Sub-case 1: One of the boys is chosen:
- Select 1 boy from 7 available boys in 7 choose 1 ways
- Select 4 girls from 6 available girls in 6 choose 4 ways
- Multiply these two selections together: 7C1 * 6C4 = 7 * 15 = 105
Sub-case 2: The other boy is chosen:
- Select 1 boy from 7 available boys in 7 choose 1 ways
- Select 4 girls from 6 available girls in 6 choose 4 ways
- Multiply these two selections together: 7C1 * 6C4 = 7 * 15 = 105
Finally, let's consider the case where three girls and two boys are chosen. Similar to the previous case, there are two sub-cases to consider.

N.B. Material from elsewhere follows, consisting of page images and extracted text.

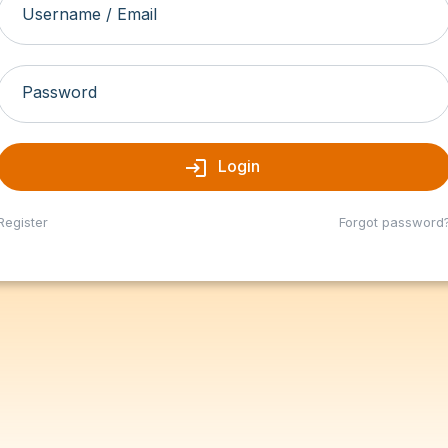
Username / Email
Password
login
Login
Register
Forgot password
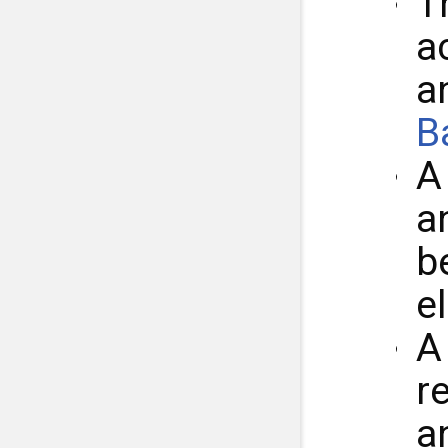
T
a
a
B
a
b
e
r
a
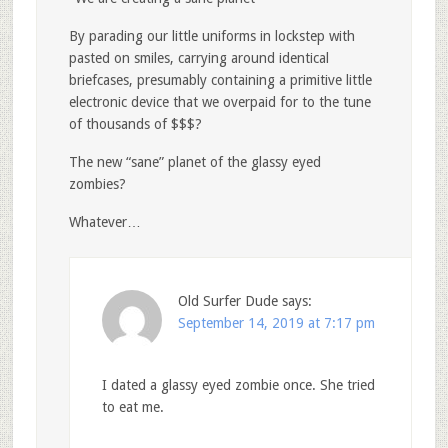
By parading our little uniforms in lockstep with
pasted on smiles, carrying around identical
briefcases, presumably containing a primitive little
electronic device that we overpaid for to the tune
of thousands of $$$?
The new “sane” planet of the glassy eyed
zombies?
Whatever…
Old Surfer Dude
says:
September 14, 2019 at 7:17 pm
I dated a glassy eyed zombie once. She tried
to eat me.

Sub-case 1: Two of the boys are chosen:
- Select 2 boys from 7 available boys in 7 choose 2 ways
- Select 3 girls from 6 available girls in 6 choose 3 ways
- Multiply these two selections together: 7C2 * 6C3 = 21 * 20 = 420
Sub-case 2: One boy and one of the girls chosen:
- Select 1 boy from 7 available boys in 7 choose 1 ways
- Select 1 girl from 6 available girls in 6 choose 1 ways
- Select 2 girls from the remaining 5 available girls in 5 choose 2 ways
- Multiply these three selections together: 7C1 * 6C1 * 5C2 = 7 * 6 * 10 = 420
Now, to find the total number of different ways the team can be chosen, we need to sum up the possibilities from all the cases.
Total number of different ways = Case 1 + Case 2 (Sub-case 1 + Sub-case 2) + Case 3 (Sub-case 1 + Sub-case 2)
= 6 + 105 + 105 + 420 + 420
= 1056
Therefore, there are 1056 different ways to choose a team of five members with more girls than boys.